The American Jewish Committee (AJC) and Los Angeles City Councilmember Bob Blumenfield held a press conference featuring various Jewish community leaders on Oct. 25 in front of Los Angeles City Hall, commemorating the Oct. 27, 2018, shooting at the Tree of Life synagogue in Pittsburgh.
The event also highlighted the rise of anti-Semitism in the country. Speakers included Jewish Federation Community Engagement Senior Vice President Alisa Finsten, Los Angeles Human Relations Commissioners Dr. Amna Qazi and Nirinjan Singh Khalsa, Word of Encouragement Church Pastor Rev. Najuma Smith-Pollard and Congregation Kol Ami Rabbi Denise Eger.
Blumenfield said the Pittsburgh shooting was “a gut punch to the Jewish community because Jews were systematically murdered.” He added the April shooting at the Chabad of Poway in San Diego County was “an attack on all of us.”
Blumenfeld then went on to say that anti-Semitism has increased during the past two years. He called out President Donald Trump’s remarks that Jews who vote for Democrats show “great disloyalty,” and Rep. Ilhan Omar’s (D-Minn.) “it’s all about the Benjamins” tweet, highlight how both sides of the political spectrum have a hand in spreading anti-Semitic tropes. “It is a scary time we live in. We need to figure out how to persevere and how to embrace each other,” he said.
Fifth District City Councilmember Paul Koretz recited the names of the 11 victims killed in the Pittsburgh shooting and said that the shooting serves as a reminder that bigotry in all forms needs to be denounced. He also blamed Trump’s rhetoric for inciting hatred throughout the country.
“President Trump’s words are frequently taken as a dog whistle of secret approval to the hate-motivated acts that happen,” Koretz said. “We condemn this. We can’t pretend that the world has moved past hatred, as we might have thought was the case just a few years ago.”

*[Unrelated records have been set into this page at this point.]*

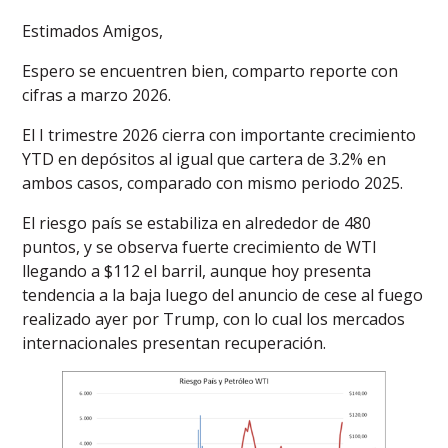
Estimados Amigos,
Espero se encuentren bien, comparto reporte con
cifras a marzo 2026.
El I trimestre 2026 cierra con importante crecimiento
YTD en depósitos al igual que cartera de 3.2% en
ambos casos, comparado con mismo periodo 2025.
El riesgo país se estabiliza en alrededor de 480
puntos, y se observa fuerte crecimiento de WTI
llegando a $112 el barril, aunque hoy presenta
tendencia a la baja luego del anuncio de cese al fuego
realizado ayer por Trump, con lo cual los mercados
internacionales presentan recuperación.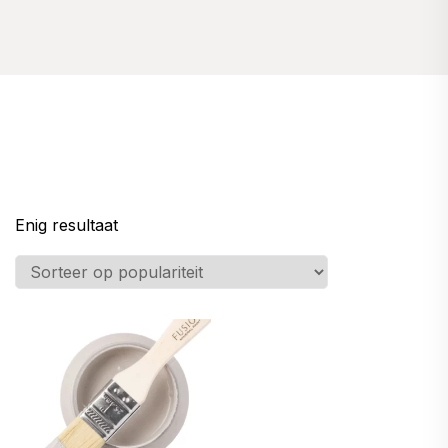
Enig resultaat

He added that more than 7,000 hate crimes occur on average annually in the U.S. and that a significant number involve gun violence. “One should not fear to go to a place of worship, school, in public or at home,” Koretz said. He also called for “stronger mental health guidelines” governing firearms sales, stating, “One year ago, 11 people were murdered. We can’t forget this. We can celebrate their lives and we can vow to stand together to eliminate hate and prevent future tragedies. As Americans, we profess with liberty and justice for all, and it’s time to follow through on that.”
“We can’t pretend that the world has moved past hatred, as we might have thought was the case just a few years ago.” L.A. City Councilmember Paul Koretz
City Controller Ron Galperin called the Pittsburgh shooting “an act of terror” and said that while he was angered and saddened by it, he wasn’t surprised that the shooting had occurred. “This terrible shooting was not an isolated incident of hate directed at the Jewish community, or similarly directed at others in our nation who may be targeted because of hate,” Galperin said. “What we see is a pattern, and a pattern that is raising its head.”
He added that anti-Semites generally also hate other minorities and that the Jewish community needs to be unified to speak out against bigotry in all forms, otherwise it will fester.
AJC Los Angeles Regional Director Richard S. Hirschhaut noted that in an AJC survey of American Jews released on Oct. 23, 84% think that anti-Semitism is getting worse in the country and nearly a third are afraid to wear religious garb in public.
“In America in 2019, who would have believed it?” Hirschhaut said. “Of course, the opinions of American Jews are not the only barometer of anti-Semitism but they are an important one. Government officials, opinion leaders and civil society must listen closely to these views.” He called for increased awareness of anti-Semitism as well as for security to be increased at Jewish institutions.
Anti-Defamation League Los Angeles Regional Director Amanda Susskind said there was a 14% increase in anti-Semitic hate crimes in Los Angeles County from 2017 to 2018, and a 21% increase in anti-Semitic hate crimes throughout California over the same period.
“Our fight back has to be more than just in our hearts and in our daily actions,” she said. “We have to lean into the work of fighting hate online through holding [social media] platforms accountable.”